[EXERCISE AIM] Copy each line of the records exactly, stopping only after the line that contains "Scripture Jewelry (238, 1002)" has been written, and leave pictures out.

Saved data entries
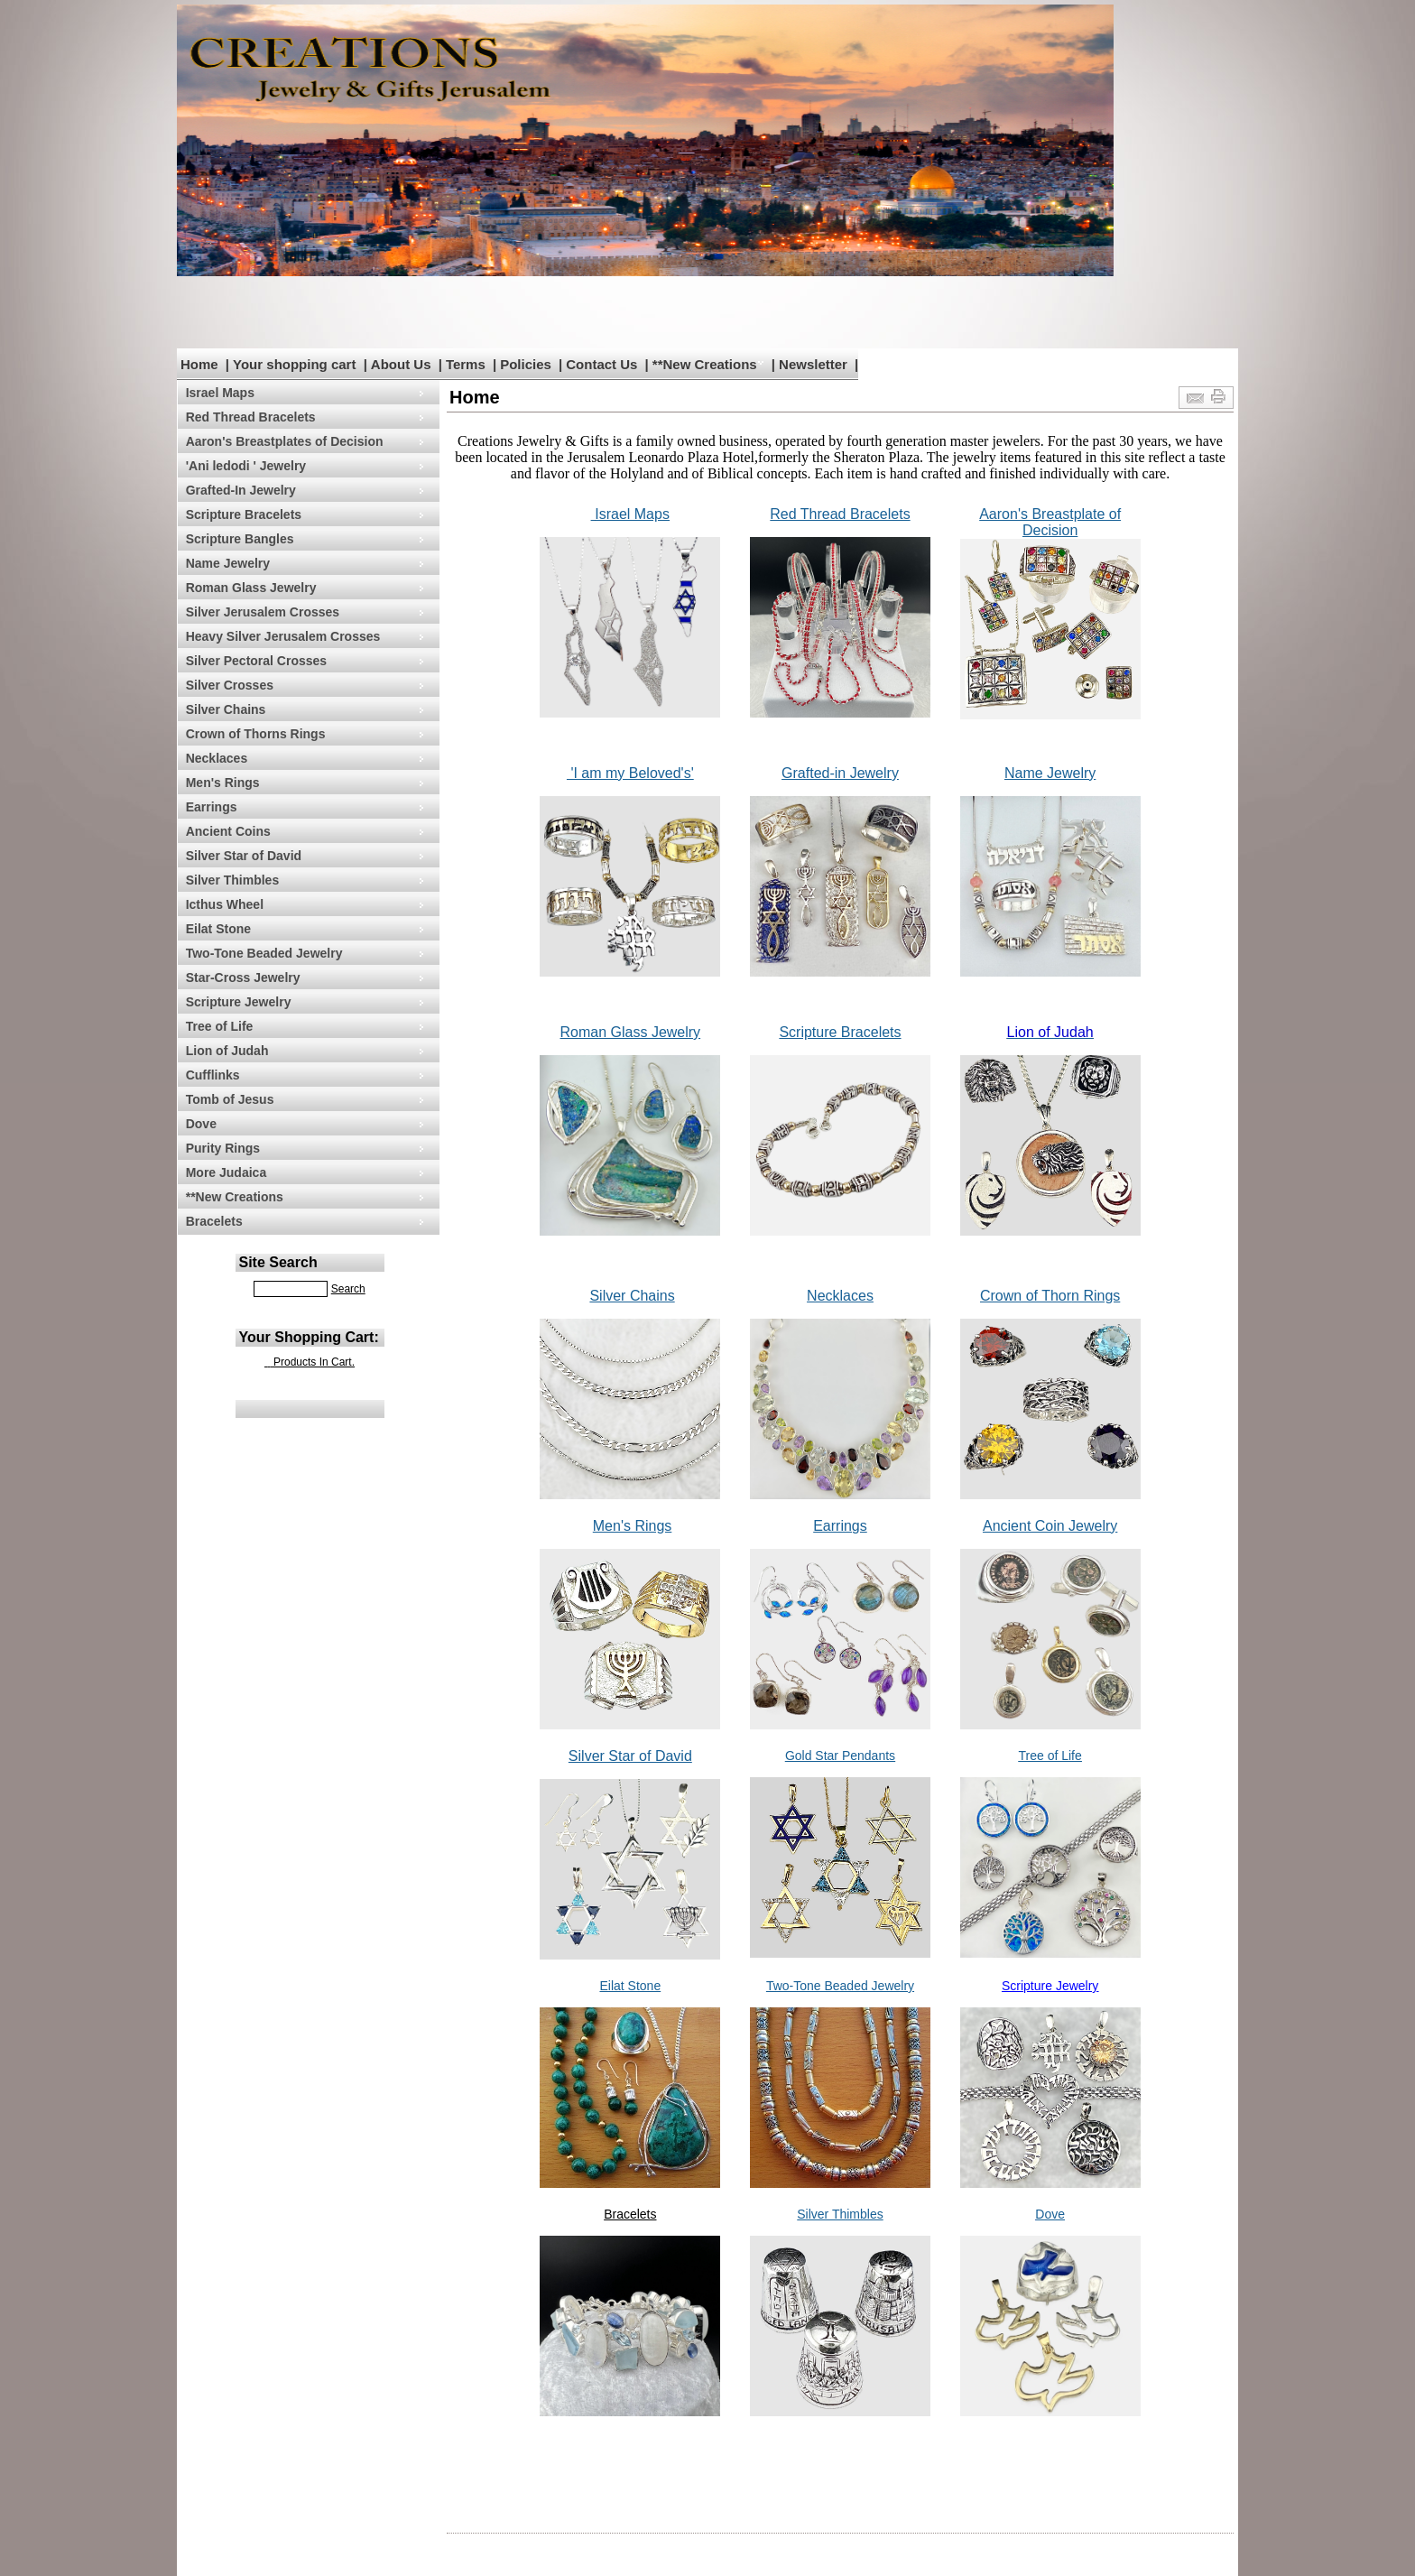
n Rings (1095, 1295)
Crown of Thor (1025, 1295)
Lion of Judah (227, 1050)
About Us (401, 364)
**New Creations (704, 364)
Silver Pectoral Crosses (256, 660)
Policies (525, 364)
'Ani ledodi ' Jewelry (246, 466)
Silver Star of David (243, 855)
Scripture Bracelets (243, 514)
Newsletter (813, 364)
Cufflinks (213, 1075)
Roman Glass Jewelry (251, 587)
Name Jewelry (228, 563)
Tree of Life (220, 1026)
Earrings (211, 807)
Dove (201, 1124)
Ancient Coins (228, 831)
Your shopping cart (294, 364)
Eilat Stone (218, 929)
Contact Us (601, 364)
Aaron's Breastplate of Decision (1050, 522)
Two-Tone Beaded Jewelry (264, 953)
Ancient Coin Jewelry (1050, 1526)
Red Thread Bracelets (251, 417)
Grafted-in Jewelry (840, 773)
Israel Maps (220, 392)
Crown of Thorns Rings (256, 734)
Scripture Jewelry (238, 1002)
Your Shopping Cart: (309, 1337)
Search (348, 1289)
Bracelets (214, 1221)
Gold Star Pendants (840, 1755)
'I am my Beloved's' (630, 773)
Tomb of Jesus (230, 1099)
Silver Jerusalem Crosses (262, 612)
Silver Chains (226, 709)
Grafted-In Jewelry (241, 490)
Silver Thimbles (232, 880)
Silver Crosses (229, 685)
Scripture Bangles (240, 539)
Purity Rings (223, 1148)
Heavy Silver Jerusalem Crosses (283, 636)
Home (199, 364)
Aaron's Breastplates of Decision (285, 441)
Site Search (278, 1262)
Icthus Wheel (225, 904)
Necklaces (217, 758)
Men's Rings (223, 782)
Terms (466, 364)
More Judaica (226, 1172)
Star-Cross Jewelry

[OUTPUT OF THE TASK]
n Rings (1095, 1295)
Crown of Thor (1025, 1295)
Lion of Judah (227, 1050)
About Us (401, 364)
**New Creations (704, 364)
Silver Pectoral Crosses (256, 660)
Policies (525, 364)
'Ani ledodi ' Jewelry (246, 466)
Silver Star of David (243, 855)
Scripture Bracelets (243, 514)
Newsletter (813, 364)
Cufflinks (213, 1075)
Roman Glass Jewelry (251, 587)
Name Jewelry (228, 563)
Tree of Life (220, 1026)
Earrings (211, 807)
Dove (201, 1124)
Ancient Coins (228, 831)
Your shopping cart (294, 364)
Eilat Stone (218, 929)
Contact Us (601, 364)
Aaron's Breastplate of Decision (1050, 522)
Two-Tone Beaded Jewelry (264, 953)
Ancient Coin Jewelry (1050, 1526)
Red Thread Bracelets (251, 417)
Grafted-in Jewelry (840, 773)
Israel Maps (220, 392)
Crown of Thorns Rings (256, 734)
Scripture Jewelry (238, 1002)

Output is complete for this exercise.